• EXERCISE:
Gather up every line from the entries below that uses the word "experience".

Records from a data collection
--------------------------------
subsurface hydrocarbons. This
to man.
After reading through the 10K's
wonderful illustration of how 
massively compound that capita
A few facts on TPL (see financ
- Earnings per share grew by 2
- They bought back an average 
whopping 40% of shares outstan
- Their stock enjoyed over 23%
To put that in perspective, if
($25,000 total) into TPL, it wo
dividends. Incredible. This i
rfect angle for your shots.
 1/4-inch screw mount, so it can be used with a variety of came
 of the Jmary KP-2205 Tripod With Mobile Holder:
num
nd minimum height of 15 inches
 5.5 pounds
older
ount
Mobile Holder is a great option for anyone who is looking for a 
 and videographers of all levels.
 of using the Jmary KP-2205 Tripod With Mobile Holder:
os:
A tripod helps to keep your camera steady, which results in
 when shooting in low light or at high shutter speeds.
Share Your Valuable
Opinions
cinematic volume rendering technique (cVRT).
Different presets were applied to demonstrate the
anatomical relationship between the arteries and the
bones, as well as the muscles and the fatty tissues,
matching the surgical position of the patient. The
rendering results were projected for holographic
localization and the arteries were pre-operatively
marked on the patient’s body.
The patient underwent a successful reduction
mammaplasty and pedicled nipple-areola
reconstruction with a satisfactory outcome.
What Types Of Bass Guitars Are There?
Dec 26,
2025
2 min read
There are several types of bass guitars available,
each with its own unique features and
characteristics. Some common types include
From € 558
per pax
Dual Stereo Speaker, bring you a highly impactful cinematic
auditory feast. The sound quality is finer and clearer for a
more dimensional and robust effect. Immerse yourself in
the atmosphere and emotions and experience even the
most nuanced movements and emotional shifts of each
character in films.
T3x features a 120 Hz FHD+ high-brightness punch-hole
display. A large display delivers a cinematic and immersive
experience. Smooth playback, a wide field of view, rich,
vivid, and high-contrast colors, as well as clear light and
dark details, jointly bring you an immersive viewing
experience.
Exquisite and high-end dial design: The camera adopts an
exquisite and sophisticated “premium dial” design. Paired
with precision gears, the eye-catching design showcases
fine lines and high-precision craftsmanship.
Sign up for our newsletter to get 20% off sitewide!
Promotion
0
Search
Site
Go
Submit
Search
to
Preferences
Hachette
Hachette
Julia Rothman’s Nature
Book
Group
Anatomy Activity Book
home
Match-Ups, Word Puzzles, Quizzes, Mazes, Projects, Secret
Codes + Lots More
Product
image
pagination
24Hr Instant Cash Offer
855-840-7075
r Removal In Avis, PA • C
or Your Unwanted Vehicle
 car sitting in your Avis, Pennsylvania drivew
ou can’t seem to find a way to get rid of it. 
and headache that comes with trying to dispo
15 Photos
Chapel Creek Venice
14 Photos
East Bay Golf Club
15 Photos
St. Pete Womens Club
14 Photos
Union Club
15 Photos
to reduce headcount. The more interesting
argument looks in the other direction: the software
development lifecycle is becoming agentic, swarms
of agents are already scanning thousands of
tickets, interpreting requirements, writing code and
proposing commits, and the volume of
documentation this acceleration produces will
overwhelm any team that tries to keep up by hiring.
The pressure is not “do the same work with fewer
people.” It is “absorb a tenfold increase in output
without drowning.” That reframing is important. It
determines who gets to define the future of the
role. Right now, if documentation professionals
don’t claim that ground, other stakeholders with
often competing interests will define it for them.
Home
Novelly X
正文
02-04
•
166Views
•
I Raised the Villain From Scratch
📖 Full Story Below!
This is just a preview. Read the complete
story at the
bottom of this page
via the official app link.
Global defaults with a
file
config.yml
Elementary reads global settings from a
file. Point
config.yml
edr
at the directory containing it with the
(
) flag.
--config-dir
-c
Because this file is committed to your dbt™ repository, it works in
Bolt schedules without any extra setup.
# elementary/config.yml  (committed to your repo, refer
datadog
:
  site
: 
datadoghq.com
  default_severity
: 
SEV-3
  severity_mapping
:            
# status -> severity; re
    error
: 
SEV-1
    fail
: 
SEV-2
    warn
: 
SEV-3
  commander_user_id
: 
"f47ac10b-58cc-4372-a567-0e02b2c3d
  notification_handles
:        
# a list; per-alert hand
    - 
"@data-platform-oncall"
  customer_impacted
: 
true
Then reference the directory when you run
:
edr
--------------------------------
• RESPONSE TO THE EXERCISE:
the atmosphere and emotions and experience even the
experience. Smooth playback, a wide field of view, rich,
experience.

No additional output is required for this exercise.